Just in case, I pulled off my mask and rapped twice on the armored door, locking eyes with the now-reactivated security cam.
"Shit, that gear you're wearing is nightmare fuel... Hang on."
Of course, she didn't make me wait. The door clicked open in seconds.
What I saw made my stomach lurch.
I'd expected a leg wound. Maybe a cracked rib, a concussion — something bad, but survivable. But Sasha? Sasha looked like she'd crawled out of a warzone. Not an inch of skin left untouched. Bruises, burns, blood. She couldn't even stand.

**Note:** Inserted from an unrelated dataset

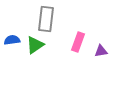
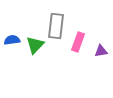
gray rectangle: moved 10 px right, 7 px down
green triangle: rotated 12 degrees counterclockwise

Mars' bioscan confirmed it — multiple gunshot wounds. And her left hand? Gone. Just gone. A clean cut, cauterized like someone had hacked it off and kept moving.
She was lucky to be breathing at all. At least she'd stopped the bleeding — wrapped the stump with what looked like a torn scrap of med cloth, probably scavenged from the room itself. How she hadn't blacked out from the pain, I couldn't begin to guess. Her face was pale, pulse faint, and her body temp was dropping fast.
And yet — somehow — she'd held off an armed assault team. In that condition… I couldn't believe it.
"I look like hell, huh?" She forced a crooked smile, then winced hard. "Let me guess. Mom sent you."
I nodded, already jabbing her with the regen-dose I'd brought — just in case. It wouldn't fix everything. Not even close. But it'd slow the bleeding, dull the pain, and buy us enough time to get her to surgery.
"Kiwi — prep the OR. Failsafe on standby." I sent the ping to Kiwi while easing Sasha down as gently as I could manage.
"Don't talk," I murmured. "You'll just make it worse."
The regen cocktail had a built-in sedative, but it would take a minute to kick in.
And the whole time… she'd been waiting. Knowing no one might come.
But she held on anyway.
I'd ask her later — how she pulled it off. How she survived when everyone else had been slaughtered. Everyone but that half-dead cop upstairs. But right now, the only thing that mattered was getting her out. Careful. Controlled. No more damage.
Because Sasha Yakovleva was hanging on by a thread.
"Vega, what's traffic like downtown?"
"No emergency declaration yet," the AI replied, "but based on Galina's intel, that could change any minute."
"Screw it. Worst case, I'll pull rank and use our favorite cop's clearance. We're not hauling just anyone — we've got her daughter. Her only daughter."
"Estimated vehicle arrival: six minutes."
"And that's with every traffic law shattered?"
"I accounted for exactly that."
"Still not great. If I carry her on foot across the city, we'll lose too much time."
I pressed my lips into a hard line, frustration bubbling up. Then I remembered the medkit in the glovebox — loaded with just the kind of emergency doses I needed. It wouldn't fix her, but it might buy Sasha a few more precious minutes.
"I'll get to you as fast as I can," Vega said.
"Thanks. I'll be ready."
"Alex."
The voice was faint. Sasha — curled in my lap while I patched her up with whatever supplies I could scrounge. Her skin was cold. She was fading.
"Don't talk," I snapped, meeting her eyes.
She let out something like a laugh. Dry. Weak.
"I'm just… tired. And thirsty." Her voice barely registered. Her eyes fluttered shut.
Shit.
I tapped her cheek, trying to keep her awake. Nothing. She'd lost too much blood. No time to think. I scooped her up and triggered my Sandevistan, pushing it to full throttle as I bolted up the escalator toward the surface.
"Vega, sync me with the vehicle. Give me the fastest route out."
No hesitation. Seconds later, my minimap lit up — vehicle inbound, closing fast.
I burst through the station doors, cutting between rows of stunned cops still holding the perimeter. Most didn't even have time to react.
Galina knew I had her daughter — I'd pinged her the second Sasha was stable enough to move. I didn't waste time with details.
"Alex, everything's ready. I'm standing by." Kiwi's message came through just as I cleared the final cordon.